EXERCISE MATERIAL
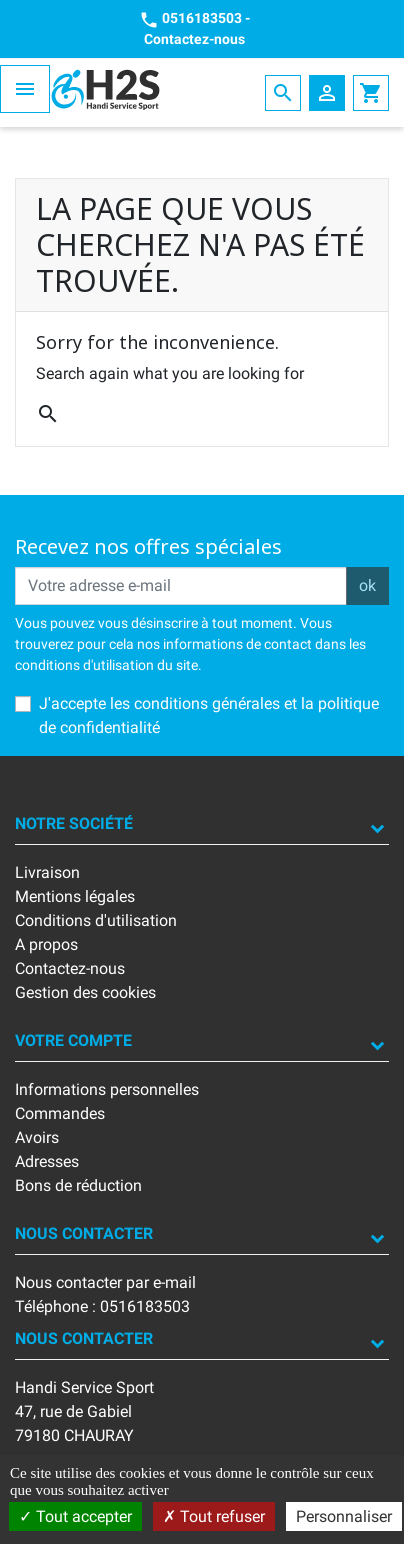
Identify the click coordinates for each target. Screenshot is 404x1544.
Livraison (47, 872)
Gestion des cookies (85, 992)
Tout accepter (75, 1516)
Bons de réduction (78, 1185)
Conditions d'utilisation (96, 920)
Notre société (74, 823)
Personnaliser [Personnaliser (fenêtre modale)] (344, 1516)
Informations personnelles (107, 1089)
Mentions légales (75, 896)
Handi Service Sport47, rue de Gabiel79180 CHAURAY (84, 1411)
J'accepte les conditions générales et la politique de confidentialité (209, 715)
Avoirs (37, 1137)
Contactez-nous (194, 39)
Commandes (60, 1113)
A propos (46, 944)
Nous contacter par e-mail (105, 1282)
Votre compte (73, 1040)
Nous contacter (84, 1233)
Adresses (47, 1161)
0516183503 (202, 18)
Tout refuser (214, 1516)
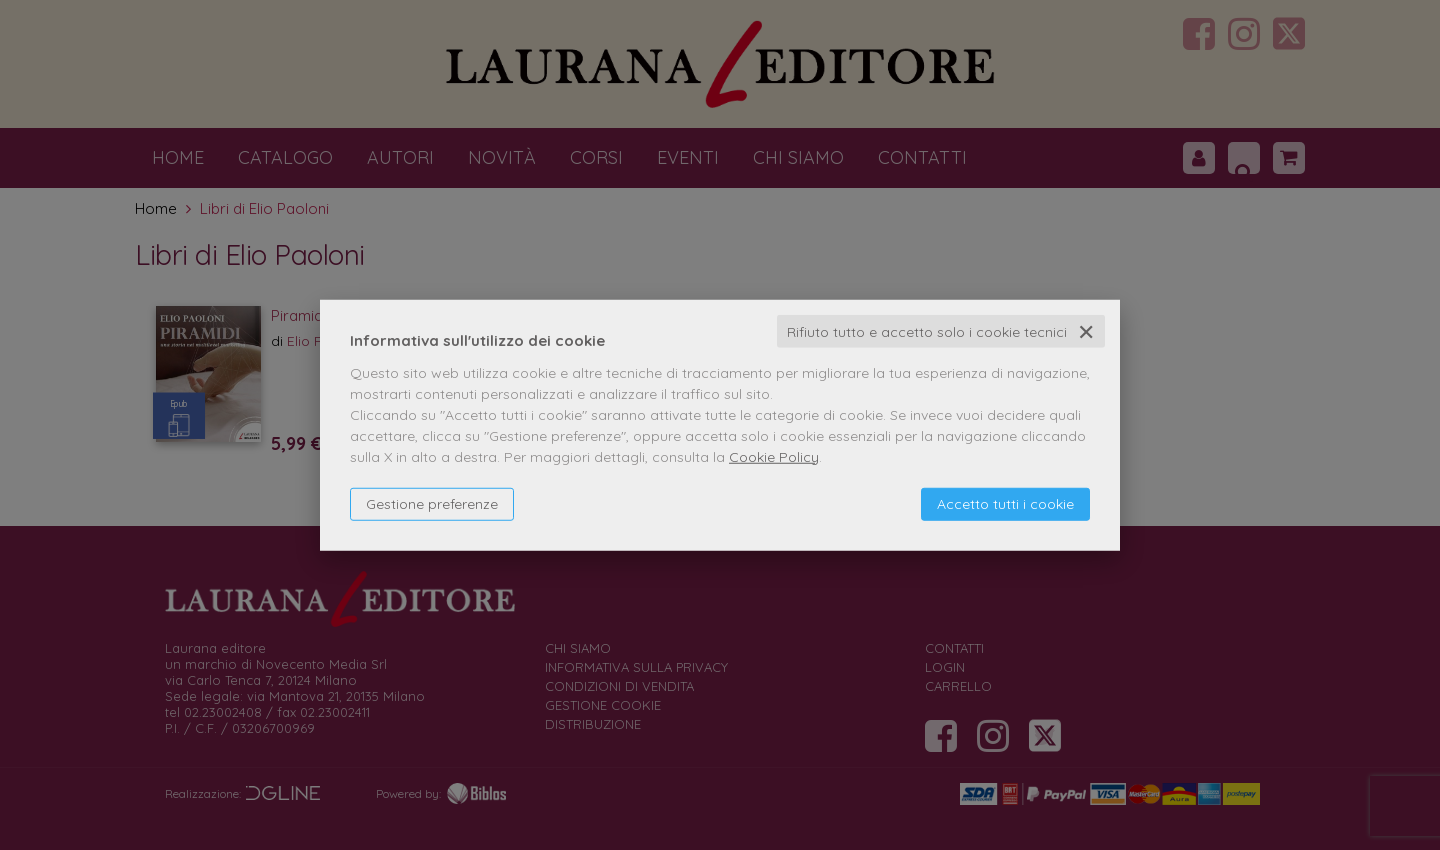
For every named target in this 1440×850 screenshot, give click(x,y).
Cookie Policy (774, 456)
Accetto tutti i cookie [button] (1005, 503)
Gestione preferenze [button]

HOW TO COMPLETE THIS TASK
Every line from the one containing "Tout accepter (75, 1516)" through the final line of the records above is to be written out exactly; nothing else, and no pictures.

COMPLETED EXERCISE
Tout accepter (75, 1516)
Bons de réduction (78, 1185)
Conditions d'utilisation (96, 920)
Notre société (74, 823)
Personnaliser [Personnaliser (fenêtre modale)] (344, 1516)
Informations personnelles (107, 1089)
Mentions légales (75, 896)
Handi Service Sport47, rue de Gabiel79180 CHAURAY (84, 1411)
J'accepte les conditions générales et la politique de confidentialité (209, 715)
Avoirs (37, 1137)
Contactez-nous (194, 39)
Commandes (60, 1113)
A propos (46, 944)
Nous contacter par e-mail (105, 1282)
Votre compte (73, 1040)
Nous contacter (84, 1233)
Adresses (47, 1161)
0516183503 (202, 18)
Tout refuser (214, 1516)
For every named target in this 1440×850 screenshot, give click(x,y).
Cookie Policy (774, 456)
Accetto tutti i cookie [button] (1005, 503)
Gestione preferenze [button]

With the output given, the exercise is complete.